Methods: Eight human ppSc fibroblast cultures were isolated from three paired eyes and two unilateral eyes of five donors using an explant approach. Human ppSc fibroblast isolates were subjected to 1% and 4% cyclic strain at 0.05 to 5 Hz for 24 hours. Levels of α smooth muscle actin (αSMA) mRNA and protein were determined by real-time PCR and immunoblot. Incorporation of αSMA into actin stress fibers was evaluated by confocal immunofluorescent microscopy. Myofibroblast contractility was measured by fibroblast-populated three-dimensional collagen gel contraction assay and phosphorylation of myosin light chain (MLC20).
Results: Human ppSc fibroblasts contained 6% to 47% fully differentiated myofibroblasts before strain application; 4% cyclic strain increased αSMA mRNA and protein expression in ppSc fibroblasts compared with 1% strain applied at 5 Hz, but not at lower frequencies. Seven of eight ppSc fibroblast isolates responded to high-magnitude and high-frequency strain with increased cellular contractility and increased MLC20 phosphorylation. In addition, increasing strain frequency promoted αSMA expression in ppSc fibroblasts under both 1% and 4% strain conditions.

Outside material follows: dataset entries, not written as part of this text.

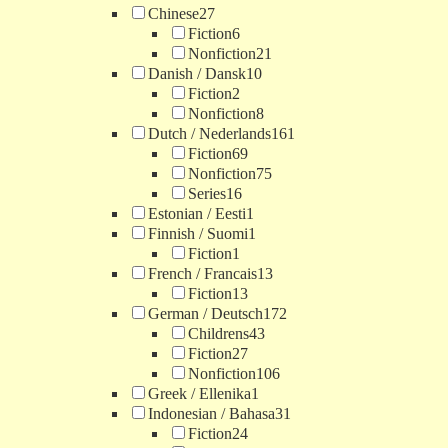
Chinese
27
Fiction
6
Nonfiction
21
Danish / Dansk
10
Fiction
2
Nonfiction
8
Dutch / Nederlands
161
Fiction
69
Nonfiction
75
Series
16
Estonian / Eesti
1
Finnish / Suomi
1
Fiction
1
French / Francais
13
Fiction
13
German / Deutsch
172
Childrens
43
Fiction
27
Nonfiction
106
Greek / Ellenika
1
Indonesian / Bahasa
31
Fiction
24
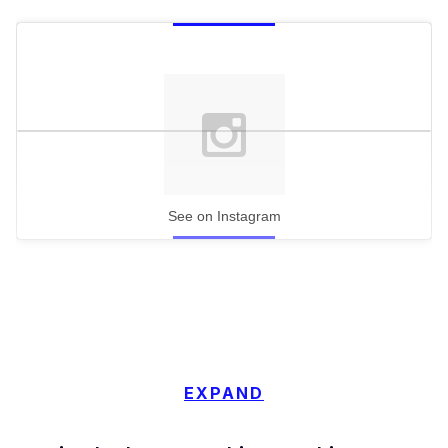
See on Instagram
EXPAND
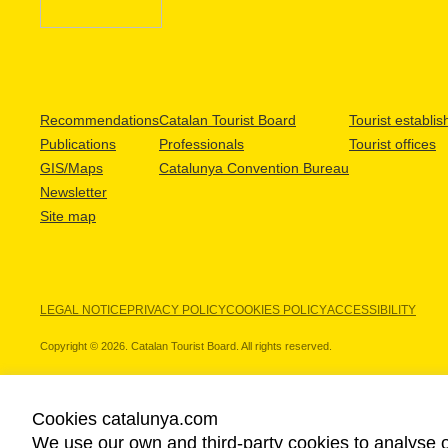
Recommendations
Catalan Tourist Board
Tourist establi
Publications
Professionals
Tourist offices
GIS/Maps
Catalunya Convention Bureau
Newsletter
Site map
LEGAL NOTICE
PRIVACY POLICY
COOKIES POLICY
ACCESSIBILITY
Copyright © 2026. Catalan Tourist Board. All rights reserved.
Cookies catalunya.com
We use our own and third-party cookies to analyse o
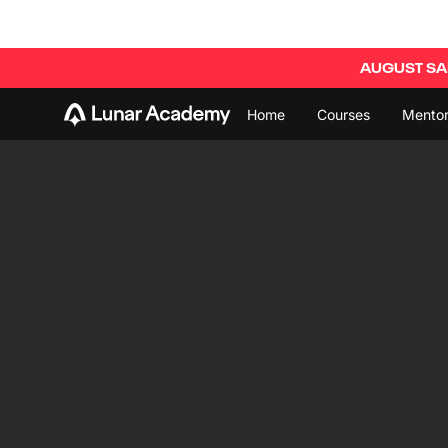
AUGUST SAL
Home
Courses
Mentor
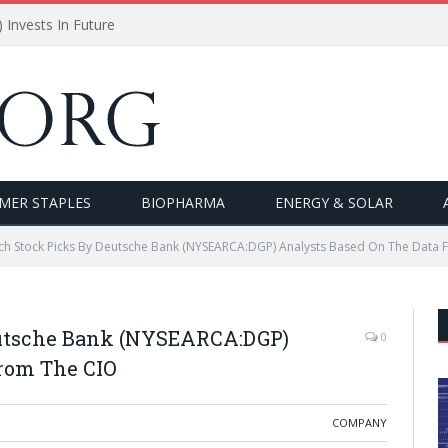
Invests In Future
MER STAPLES
BIOPHARMA
ENERGY & SOLAR
ch Stock Picks By Deutsche Bank (NYSEARCA:DGP) Analysts Based On The Data 
eutsche Bank (NYSEARCA:DGP)
0
From The CIO
COMPANY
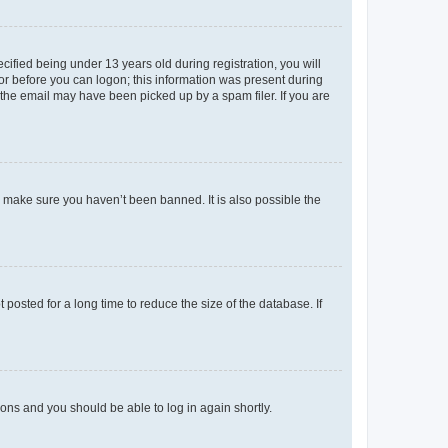
fied being under 13 years old during registration, you will
tor before you can logon; this information was present during
r the email may have been picked up by a spam filer. If you are
o make sure you haven’t been banned. It is also possible the
osted for a long time to reduce the size of the database. If
tions and you should be able to log in again shortly.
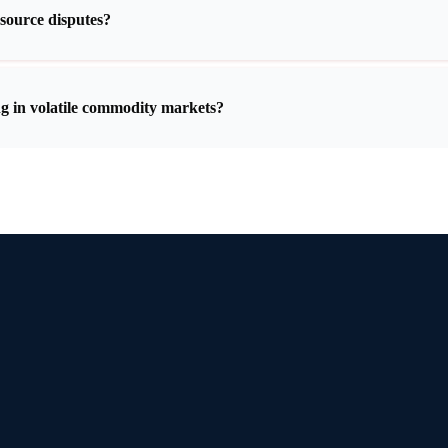
esource disputes?
g in volatile commodity markets?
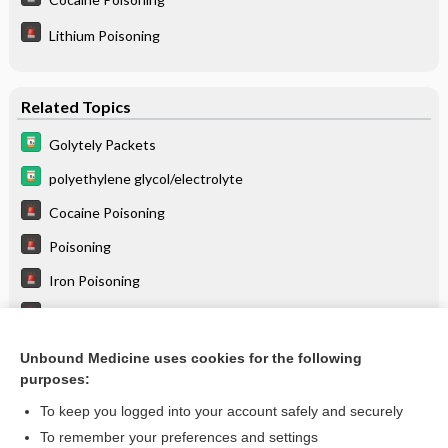
Lithium Poisoning
Related Topics
Golytely Packets
polyethylene glycol/electrolyte
Cocaine Poisoning
Poisoning
Iron Poisoning
Lithium Poisoning
Poisoning, Gastric Decontamination
Unbound Medicine uses cookies for the following
purposes:
Combination Drugs
To keep you logged into your account safely and securely
To remember your preferences and settings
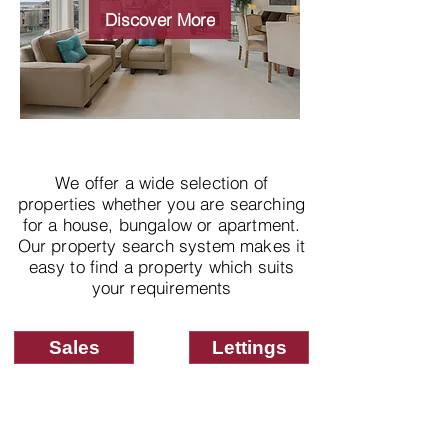
properties
Discover More
We offer a wide selection of
properties whether you are searching
for a house, bungalow or apartment.
Our property search system makes it
easy to find a property which suits
your requirements
Sales
Lettings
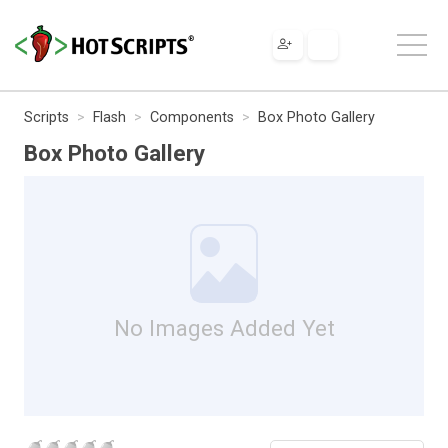
Scripts
Flash
Components
Box Photo Gallery
Box Photo Gallery
No Images Added Yet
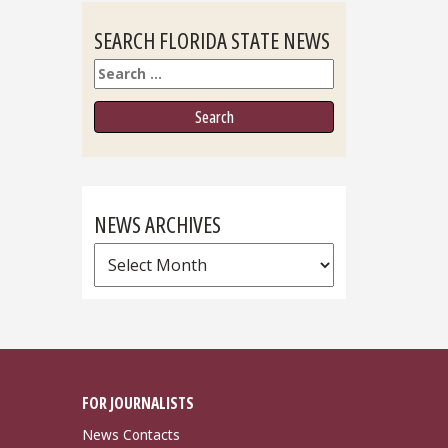
SEARCH FLORIDA STATE NEWS
Search
NEWS ARCHIVES
News
Archives
FOR JOURNALISTS
News Contacts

Conclusions: High-magnitude and/or high-frequency mechanical strain promotes differentiation of human ppSc fibroblasts into contractile myofibroblasts, a fibroblast phenotypic change known to be key to tissue injury-repair responses. These findings suggest that the cellular constituent of ppSc may play an important role in the regulation of optic nerve head biomechanics in response to injurious IOP fluctuations.